▶ **Input records**:
__________

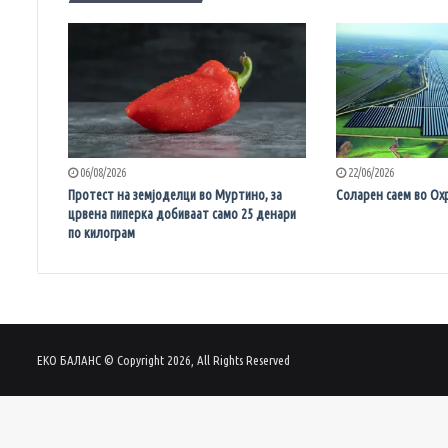
06/08/2026
22/06/2026
Протест на земјоделци во Муртино, за
Соларен саем во Ох
црвена пиперка добиваат само 25 денари
по килограм
ЕКО БАЛАНС © Copyright 2026, All Rights Reserved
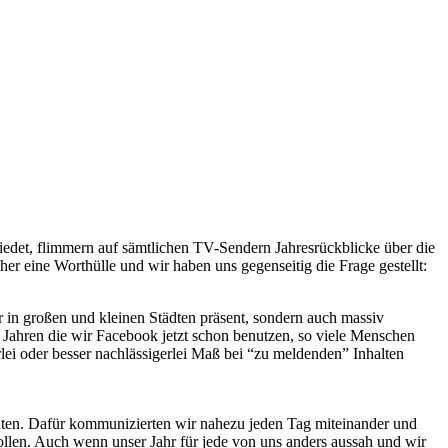
schiedet, flimmern auf sämtlichen TV-Sendern Jahresrückblicke über die
her eine Worthülle und wir haben uns gegenseitig die Frage gestellt:
ur in großen und kleinen Städten präsent, sondern auch massiv
 Jahren die wir Facebook jetzt schon benutzen, so viele Menschen
lei oder besser nachlässigerlei Maß bei “zu meldenden” Inhalten
ten. Dafür kommunizierten wir nahezu jeden Tag miteinander und
llen. Auch wenn unser Jahr für jede von uns anders aussah und wir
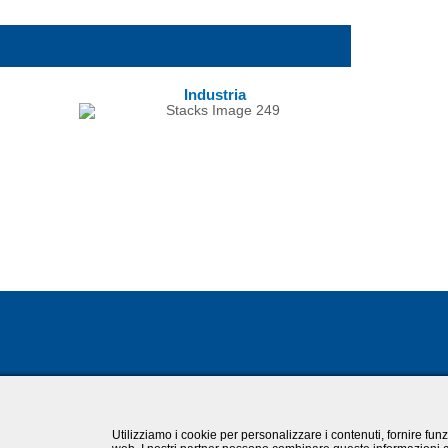
Industria
Utilizziamo i cookie per personalizzare i contenuti, fornire funzi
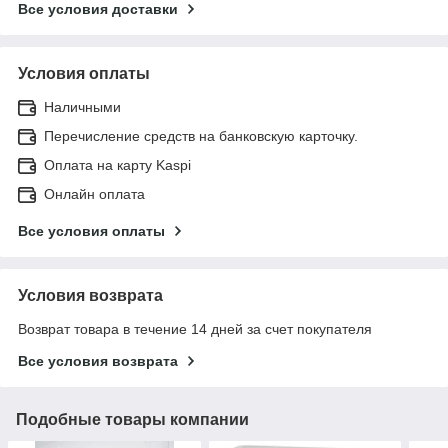
Все условия доставки
Условия оплаты
Наличными
Перечисление средств на банковскую карточку.
Оплата на карту Kaspi
Онлайн оплата
Все условия оплаты
Условия возврата
Возврат товара в течение 14 дней за счет покупателя
Все условия возврата
Подобные товары компании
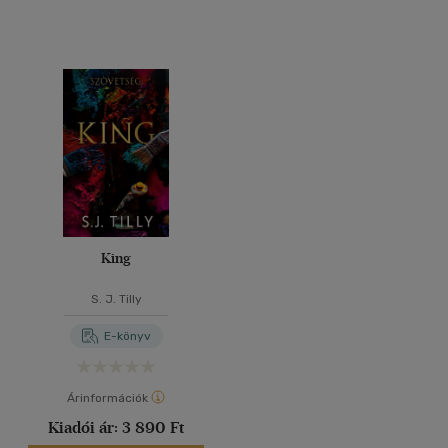
King
S. J. Tilly
E-könyv
Árinformációk
Kiadói ár:
3 890 Ft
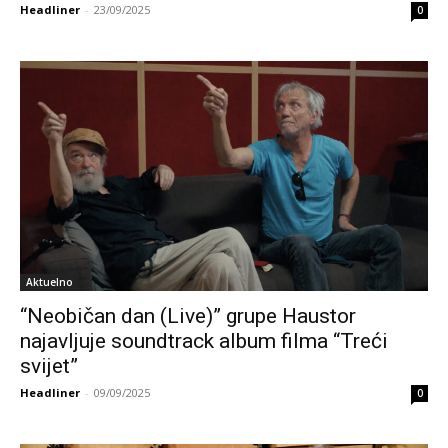
Headliner
-
23/09/2025
0
Aktuelno
“Neobičan dan (Live)” grupe Haustor
najavljuje soundtrack album filma “Treći
svijet”
Headliner
-
09/09/2025
0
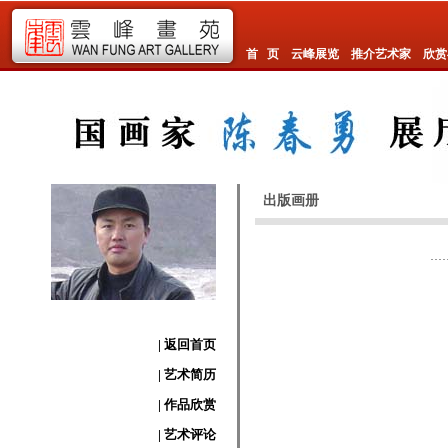
首 页
云峰展览
推介艺术家
欣赏
出版画册
| 返回首页
| 艺术简历
| 作品欣赏
| 艺术评论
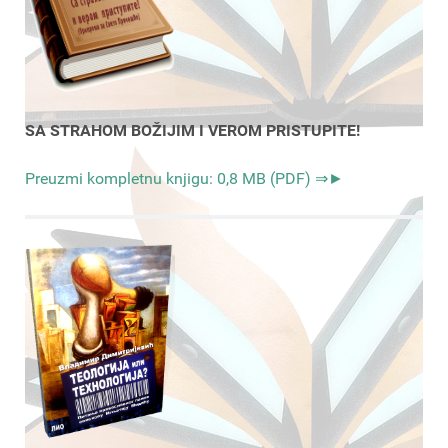
SA STRAHOM BOŽIJIM I VEROM PRISTUPITE!
Preuzmi kompletnu knjigu: 0,8 MB (PDF) ⇒►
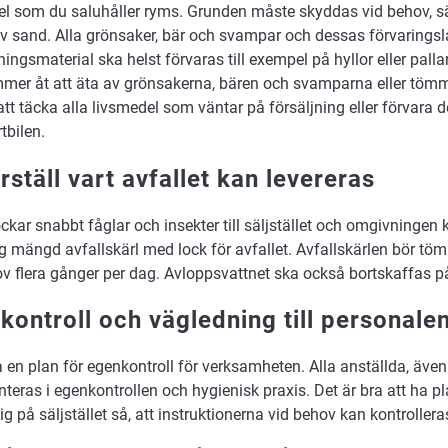
el som du saluhåller ryms. Grunden måste skyddas vid behov, s
av sand. Alla grönsaker, bär och svampar och dessas förvarings
ingsmaterial ska helst förvaras till exempel på hyllor eller pallar
mmer åt att äta av grönsakerna, bären och svamparna eller tö
att täcka alla livsmedel som väntar på försäljning eller förvara dem
tbilen.
ställ vart avfallet kan levereras
ockar snabbt fåglar och insekter till säljstället och omgivningen 
lig mängd avfallskärl med lock för avfallet. Avfallskärlen bör tömm
ov flera gånger per dag. Avloppsvattnet ska också bortskaffas p
kontroll och vägledning till personale
 en plan för egenkontroll för verksamheten. Alla anställda, även
nteras i egenkontrollen och hygienisk praxis. Det är bra att ha p
lig på säljstället så, att instruktionerna vid behov kan kontrollera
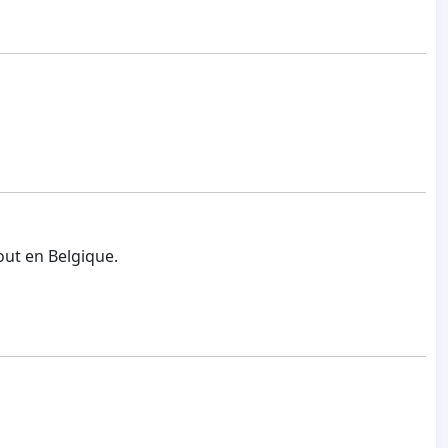
tout en Belgique.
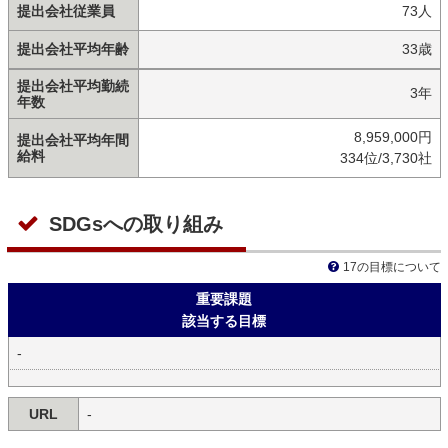
提出会社従業員
73人
提出会社平均年齢
33歳
提出会社平均勤続
3年
年数
8,959,000円
提出会社平均年間
給料
334位/3,730社
SDGsへの取り組み
17の目標について
重要課題
該当する目標
-
URL
-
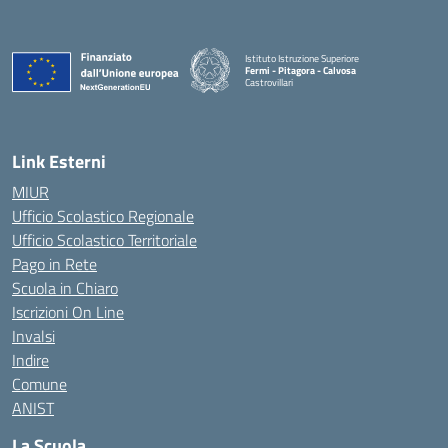
Istituto Istruzione Superiore
Fermi - Pitagora - Calvosa
Castrovillari
— Visita la pagina iniziale della scuola
Link Esterni
MIUR
Ufficio Scolastico Regionale
Ufficio Scolastico Territoriale
Pago in Rete
Scuola in Chiaro
Iscrizioni On Line
Invalsi
Indire
Comune
ANIST
La Scuola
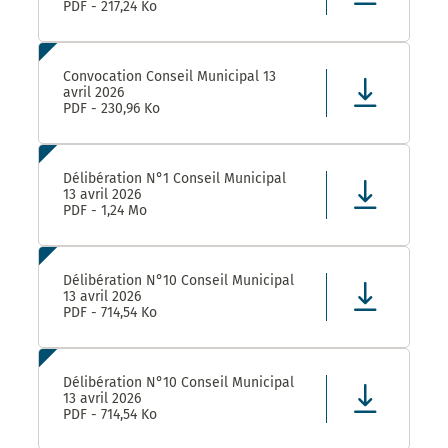
PDF - 217,24 Ko
Convocation Conseil Municipal 13
avril 2026
PDF - 230,96 Ko
Délibération N°1 Conseil Municipal
13 avril 2026
PDF - 1,24 Mo
Délibération N°10 Conseil Municipal
13 avril 2026
PDF - 714,54 Ko
Délibération N°10 Conseil Municipal
13 avril 2026
PDF - 714,54 Ko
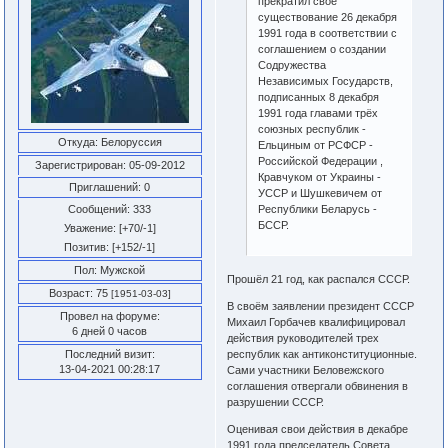
прекратил своё
существование 26 декабря
1991 года в соответствии с
соглашением о создании
Содружества
Независимых Государств,
подписанных 8 декабря
1991 года главами трёх
союзных республик -
Откуда:
Белоруссия
Ельциным от РСФСР -
Российской Федерации ,
Зарегистрирован
: 05-09-2012
Кравчуком от Украины -
Приглашений:
0
УССР и Шушкевичем от
Республики Беларусь -
Сообщений:
333
БССР.
Уважение:
[+70/-1]
Позитив:
[+152/-1]
Пол:
Мужской
Прошёл 21 год, как распался СССР.
Возраст:
75
[1951-03-03]
В своём заявлении президент СССР
Провел на форуме:
Михаил Горбачев квалифицировал
6 дней 0 часов
действия руководителей трех
республик как антиконституционные.
Последний визит:
13-04-2021 00:28:17
Сами участники Беловежского
соглашения отвергали обвинения в
разрушении СССР.
Оценивая свои действия в декабре
1991 года,председатель Совета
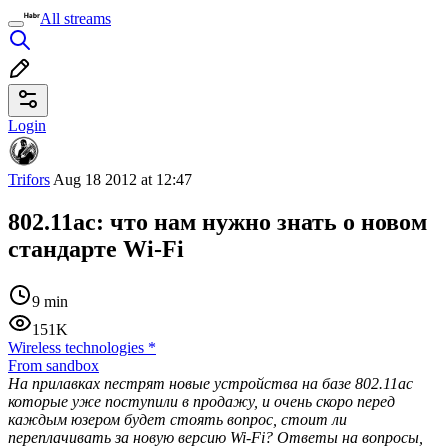
All streams
Login
Trifors
Aug 18 2012 at 12:47
802.11ac: что нам нужно знать о новом
стандарте Wi-Fi
9 min
151K
Wireless technologies
*
From sandbox
На прилавках пестрят новые устройства на базе 802.11ac
которые уже поступили в продажу, и очень скоро перед
каждым юзером будет стоять вопрос, стоит ли
переплачивать за новую версию Wi-Fi? Ответы на вопросы,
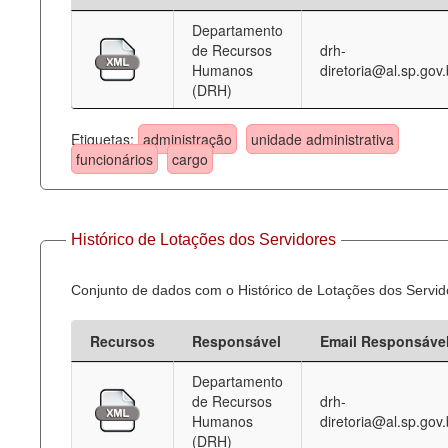
Departamento
Deputados Estaduais
de Recursos
drh-
Humanos
diretoria@al.sp.gov.
Administração
(DRH)
Legislação
Etiquetas:
administração
unidade administrativa
Agenda
funcionários
cargo
Perguntas frequentes
Contato
Histórico de Lotações dos Servidores
Conjunto de dados com o Histórico de Lotações dos Servid
Recursos
Responsável
Email Responsáve
Departamento
de Recursos
drh-
Humanos
diretoria@al.sp.gov.
(DRH)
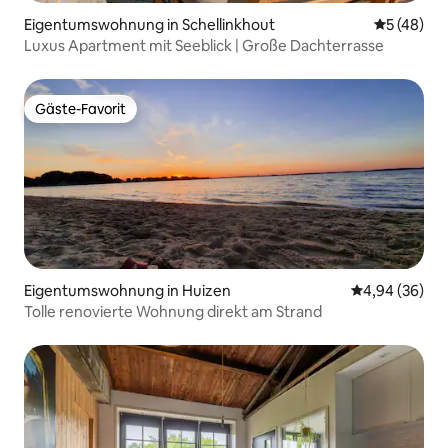
Eigentumswohnung in Schellinkhout
Durchschni
5 (48)
Luxus Apartment mit Seeblick | Große Dachterrasse
Gäste-Favorit
Gäste-Favorit
Eigentumswohnung in Huizen
Durchschnittl
4,94 (36)
Tolle renovierte Wohnung direkt am Strand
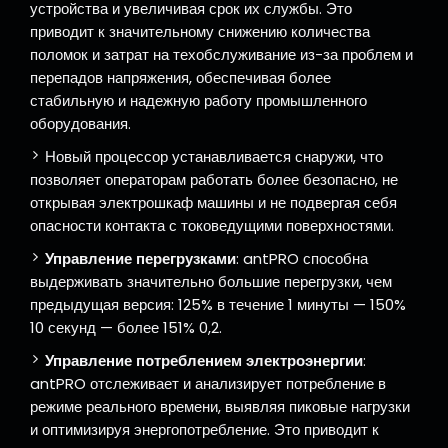
устройства и увеличивая срок их службы. Это
приводит к значительному снижению количества
поломок и затрат на техобслуживание из-за проблем и
перепадов напряжения, обеспечивая более
стабильную и надежную работу промышленного
оборудования.
Новый процессор устанавливается снаружи, что
позволяет операторам работать более безопасно, не
открывая электрошкаф машины и не подвергая себя
опасности контакта с токоведущими поверхностями.
Управление перегрузками
: antPRO способна
выдерживать значительно большие перегрузки, чем
предыдущая версия: 125% в течение 1 минуты — 150%
10 секунд — более 151% 0,2.
Управление потреблением электроэнергии
:
antPRO отслеживает и анализирует потребление в
режиме реального времени, выявляя пиковые нагрузки
и оптимизируя энергопотребление. Это приводит к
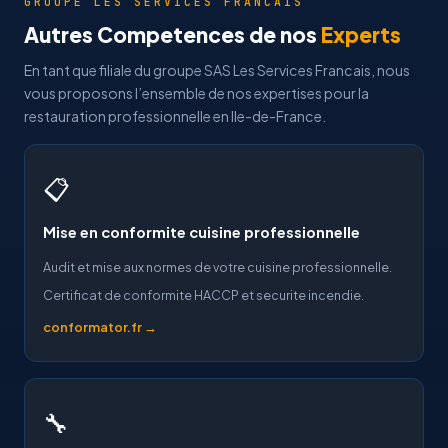
GROUPE LES SERVICES FRANCAIS
Autres Competences de nos
Experts
En tant que filiale du groupe SAS Les Services Francais, nous
vous proposons l’ensemble de nos expertises pour la
restauration professionnelle en Ile-de-France.
📋
Mise en conformite cuisine professionnelle
Audit et mise aux normes de votre cuisine professionnelle.
Certificat de conformite HACCP et securite incendie.
conformator.fr →
🔧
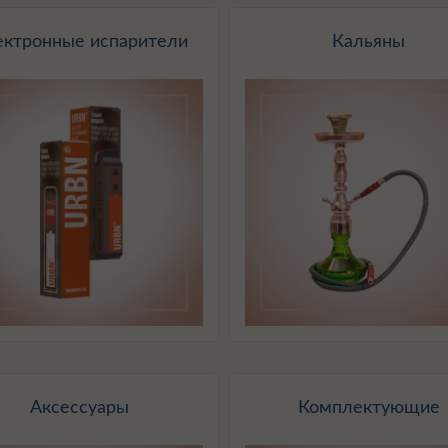
ектронные испарители
Кальяны
Аксессуары
Комплектующие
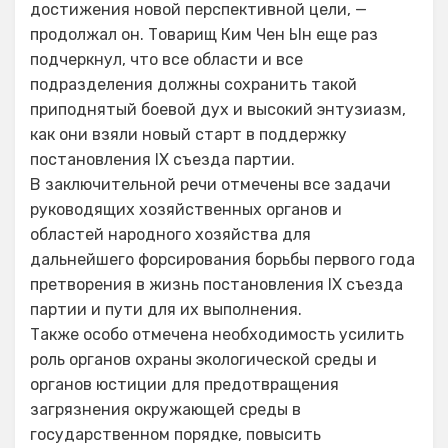
достижения новой перспективной цели, —
продолжал он. Товарищ Ким Чен Ын еще раз
подчеркнул, что все области и все
подразделения должны сохранить такой
приподнятый боевой дух и высокий энтузиазм,
как они взяли новый старт в поддержку
постановления IX съезда партии.
В заключительной речи отмечены все задачи
руководящих хозяйственных органов и
областей народного хозяйства для
дальнейшего форсирования борьбы первого года
претворения в жизнь постановления IX съезда
партии и пути для их выполнения.
Также особо отмечена необходимость усилить
роль органов охраны экологической среды и
органов юстиции для предотвращения
загрязнения окружающей среды в
государственном порядке, повысить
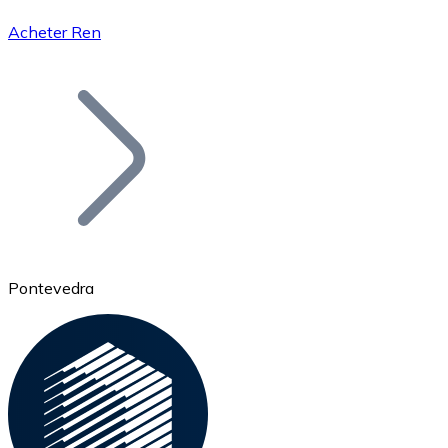
Acheter Ren
Bitcoin
BTC
Pontevedra
Ethereum
ETH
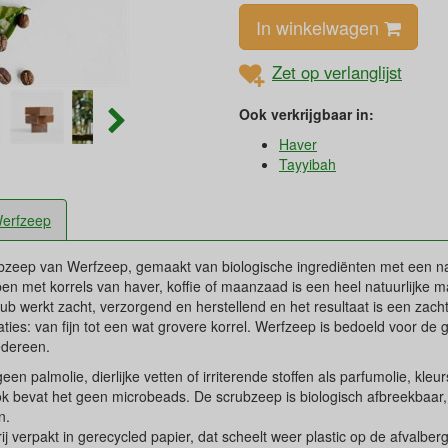
In winkelwagen
Zet op verlanglijst
Ook verkrijgbaar in:
Haver
Tayyibah
erfzeep
ubzeep van Werfzeep, gemaakt van biologische ingrediënten met een na
ben met korrels van haver, koffie of maanzaad is een heel natuurlijke m
ub werkt zacht, verzorgend en herstellend en het resultaat is een zach
aties: van fijn tot een wat grovere korrel. Werfzeep is bedoeld voor de 
edereen.
n palmolie, dierlijke vetten of irriterende stoffen als parfumolie, kleur
 bevat het geen microbeads. De scrubzeep is biologisch afbreekbaar, 
n.
ij verpakt in gerecycled papier, dat scheelt weer plastic op de afvalberg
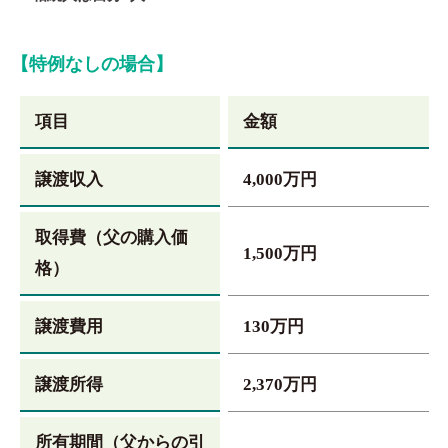
【特例なしの場合】
項目
金額
譲渡収入
4,000万円
取得費（父の購入価
1,500万円
格）
譲渡費用
130万円
譲渡所得
2,370万円
所有期間（父からの引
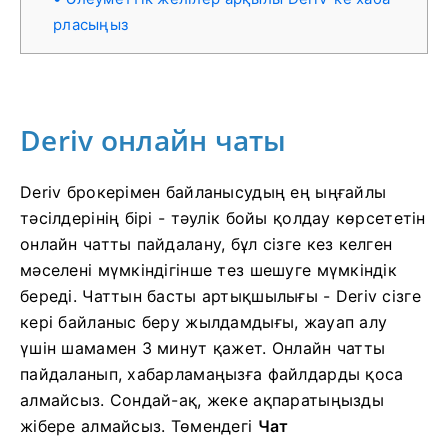
рласыңыз
Deriv онлайн чаты
Deriv брокерімен байланысудың ең ыңғайлы
тәсілдерінің бірі - тәулік бойы қолдау көрсететін
онлайн чатты пайдалану, бұл сізге кез келген
мәселені мүмкіндігінше тез шешуге мүмкіндік
береді. Чаттын басты артықшылығы - Deriv сізге
кері байланыс беру жылдамдығы, жауап алу
үшін шамамен 3 минут қажет. Онлайн чатты
пайдаланып, хабарламаңызға файлдарды қоса
алмайсыз. Сондай-ақ, жеке ақпаратыңызды
жібере алмайсыз.
Төмендегі
Чат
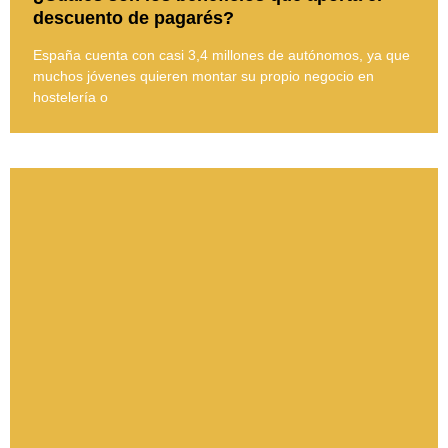
descuento de pagarés?
España cuenta con casi 3,4 millones de autónomos, ya que
muchos jóvenes quieren montar su propio negocio en
hostelería o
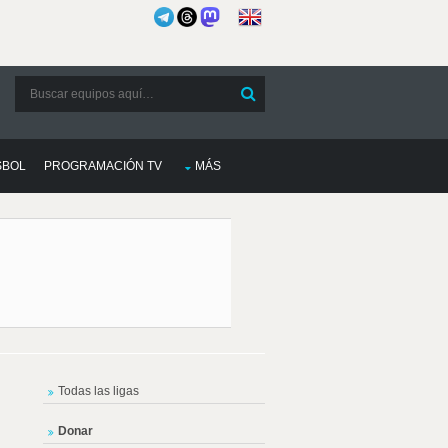
SBOL
PROGRAMACIÓN TV
MÁS
Todas las ligas
Donar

__________

▶ **Exercise description**: Out of the records above, please copy exactly the lines from the line with "Протест на земјоделци во Муртино, за" up to and including the line with "Jahren die wir", minus the pictures.

▶ **Response area**:
Протест на земјоделци во Муртино, за
Соларен саем во Ох
црвена пиперка добиваат само 25 денари
по килограм
ЕКО БАЛАНС © Copyright 2026, All Rights Reserved
schiedet, flimmern auf sämtlichen TV-Sendern Jahresrückblicke über die
her eine Worthülle und wir haben uns gegenseitig die Frage gestellt:
ur in großen und kleinen Städten präsent, sondern auch massiv
 Jahren die wir Facebook jetzt schon benutzen, so viele Menschen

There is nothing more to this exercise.